ZIMBABWE – It was a phenomenal mile-stone achieved, all at the expense of many lives laid down just so the oppressive practices of the previous systems, be it political or cultural, traditional or religious could be put to a complete halt for God’s sake if not for humanity’s, and so we witnessed the promulgation of progressive legislation that paved a way for all to live freely.
While much has been achieved there is still work to do, especially with regards to gender equality.
It is thus disappointing to hear statements like those of Grace Mugabe of Zimbabwe finding their way into the South African public.
“If you wear a miniskirt, it’s your fault if you are raped”
~ Grace Mugabe.
— Zim Media Review (@ZimMediaReview) November 21, 2015
Mrs Mugabe’s statement that women wearing mini-skirts are to blame for rape assaults is not only a violation of human rights that many women and men have fought and died for, but an intolerable, regressive insult to women all around the world.

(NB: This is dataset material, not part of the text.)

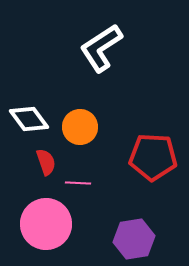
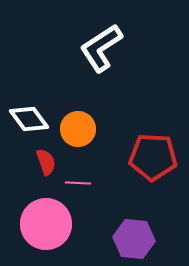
orange circle: moved 2 px left, 2 px down
purple hexagon: rotated 15 degrees clockwise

According to SADC, “A number of countries, including Angola, Mozambique, Namibia, South Africa and Tanzania, have on average more than 30% women’s representation in the upper and lower houses of parliament. In Lesotho, 58 % of local government positions are filled by women. A number of countries have legislated minimum quotas for women’s representation in parliaments.”
These statistics represent progressive steps towards the full emancipation of women – so how on Earth do we allow mind-polluting utterances such as Mrs Mugabe’s, that seek to undermine the painstaking struggles of visionary men and women of this land, such a right of way to public platforms?
It is disheartening that at the time when energies are recollected to shift away from talking just numbers towards establishing substance into the gender equality agenda, progress retarding and aimless statements such as these break forth just to dent developments attained so far; God forbid.
It would have been disastrous if equipment such as the Oraglass Silhouette were not put in place to uproot mind-sets of Mrs Mugabe’s nature for good.
The Oraglass Silhouette, a new venture within the women empowerment space is an intervention in response to the findings of studies conducted by the founder, Oratiloe Tshehla and other researchers.
With women reported to be still lagging behind on issues of development, the Oraglass Silhouette has taken a stance to enhance economies of scale by empowering women and bringing them on board for the propelling business case it presents.
Clearly, for South Africa and even the world to operate optimally in growing economies, it will take the maximum usage of the available human capital – both women and men.
With women only entering markets now, their empowerment remains key on the agenda. Thus, help-seeking regressive mentalities such as Mrs Mugabe’s should receive the Oraglass Silhouette first aid intervention as a matter of urgency for progress sake.
The picture below, is the Oraglass Silhouette public art work that aims among others, to ignite meaningful public engagement on issues pertinent to gender equality especially as a propelling business case and to educate those who do not know the African culture in terms of, from where comes the African woman and a miniskirt; those who have no clue that a miniskirt actually originate from the African roots.
Lebole as it was called in Sepedi; an ancient African miniskirt made from strips of animal skin and I am sure Zulus and other ethnic groups had their version of it. A miniskirt is therefore not at all a new thing to an African woman nor the African culture and it should not be taken out of context today by those whose minds needs to be born again and transformed for humanity sake.
Real Pedi men tells of how at that time back then, girls would dress up just in lebole, take their calabashes down the river to fetch water or to the bush to collect wood for fire and there would be no one boy to even think of looking lustfully at them because it was the norm, they would innocently appreciate the outlook beauty without attaching any strings and there were no such devastating rape cases seen today.
This makes a miniskirt part of an African woman’s being, it comes inherently within her because of that ancient African designer who had lebole put together and said, “it is good for an African girl”. Thus, a miniskirt cannot be turned today into a scapegoat to condone the barbaric acts of those whose minds require real circumcision.
Mrs Mugabe and everyone else who sees these things through her lenses need to re-learn these invaluable factors of the African culture to save themselves this embarrassment of identity chaos they find themselves in for it is purely not African to think in the way they do and the Oraglass Silhouette could not be such a perfect means of intervention for this call.